No one is forcing you to use those tools on top of something like Snowflake (which is just a SQL interface). These days we have great open source tools (such as https://www.getdbt.com/) which let you write plain SQL that you can then deploy to multiple environments, perform automated testing and deployment, and do fun scripting. At the same time, dealing with large datasets in a spark world is full of lower level details, whereas in a SQL database it's the exact same query you would run on a smaller dataset.
The reality is that the ETL model is fading in favour of ELT (load data then transform it in the warehouse) because maintaining complex data pipelines and spark clusters make little sense when you can spin up a cloud data warehouse. In this world we don't just need less developer time, those developers don't have to be engineers that can write and maintain spark workloads/clusters, they can be analysts who are able to do transformations and have something valuable out to the business faster than the equivalent spark data pipeline can be built.
ETL workflows normally processing 10s of TBs and workflows with large and complex business logic is the context. With Spark code, you can break down your code into smaller pieces, see data flow across them, write unit tests, and have the entire thing still execute as a single SQL query.

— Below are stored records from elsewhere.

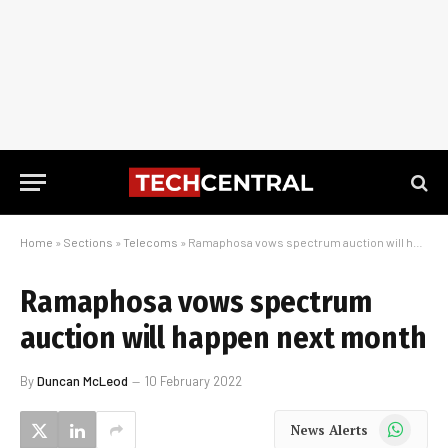
Home
»
Sections
»
Telecoms
»
Ramaphosa vows spectrum auction will happen next month
Ramaphosa vows spectrum
auction will happen next month
By
Duncan McLeod
10 February 2022
WhatsApp
News Alerts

Don't large SQL scripts become really gnarly for complex stuff - nothing short of magical incantations. I can't see data flow from a subquery for debugging without changing code.
Prophecy as a company is focused on making Spark significantly easier to use!
I haven't used Spark, and have used Snowflake extensively, so I may be quite biased. I imagine Spark has advantages in certain very high performance ML workflows.
(see my HN profile for links to my writing on the topic of Snowflake)
I didn't really understand the blog post to be honest, and I also don't really know how appropriate a direct comparison between Snowflake and Spark is? Perhaps you can give your perspective.